Diğer yandan manda cinsi büyük baş hayvanların yetiştirilmesi için de günümüzde Alibey Köyü diye anılan yerde de Su-Sığırlık Köyü kurulmuştur.

Cerrah Kasabası'nın bulunduğu yere de At-Oğlanları adıyla yeni bir yerleşim merkezi kurulmuştur ki burada da ordu ve güvenlik güçlerinin ihtiyacı olan at ve katır cinsi binek hayvanların yetiştirildiği bir hara/hayvan çiftliği, vücuda getirilmiştir.
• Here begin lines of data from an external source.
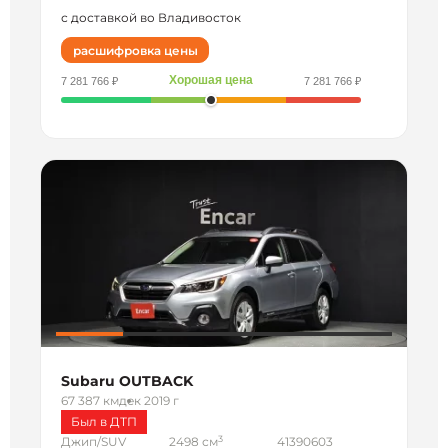
с доставкой во Владивосток
расшифровка цены
Хорошая цена
7 281 766 ₽
7 281 766 ₽
Subaru OUTBACK
67 387 км
дек 2019 г
Был в ДТП
3
Джип/SUV
2498 см
41390603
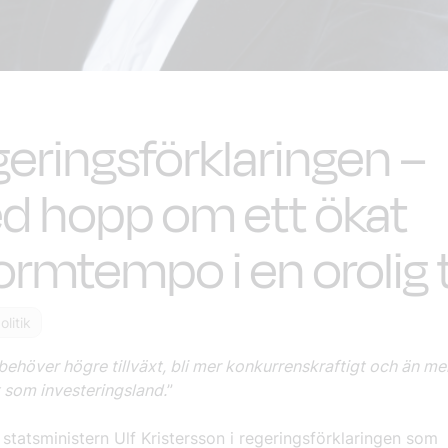
eringsförklaringen –
d hopp om ett ökat
ormtempo i en orolig 
litik
behöver högre tillväxt, bli mer konkurrenskraftigt och än me
t som investeringsland.
”
statsministern Ulf Kristersson i regeringsförklaringen som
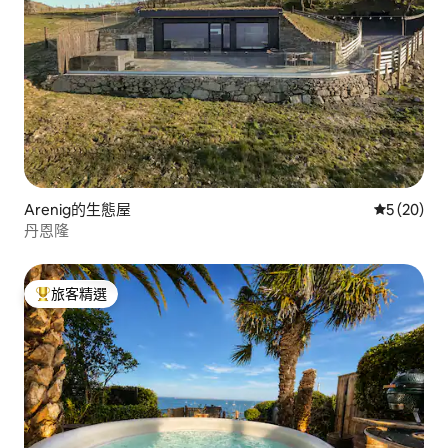
Arenig的生態屋
從 20 則
5 (20)
丹恩隆
旅客精選
旅客精選榜首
Fars Dili'nden alınmış olan "rah" kelimesi ile Arap dili'nden alınmış olan "cer" kelimesinin birleştirilmesi ile oluşan Cer-rah ismi de bu gerçeği yansıtmaktadır.

Domaniç ve Uludağ'dan İnegöl Ovası'na inen akarsuların yan taraflarına açılan arklar ile de hem su taşmalarına karşı tedbir alınmış ve hem de araziye dağıtılmış olan bu su-arkları'nın çevresinde bol miktarda pirinç üretilmiştir. Bir anlamda İnegöl Ovası, Osmanlı'nın prinç-anbarı haline getirilmiştir. Günümüzde -halen- mevcudiyetini koruyan Çeltikçi Köyü, bunun en somut belgesidir. Köy, ismini taşıdığı bu özellikten almıştır.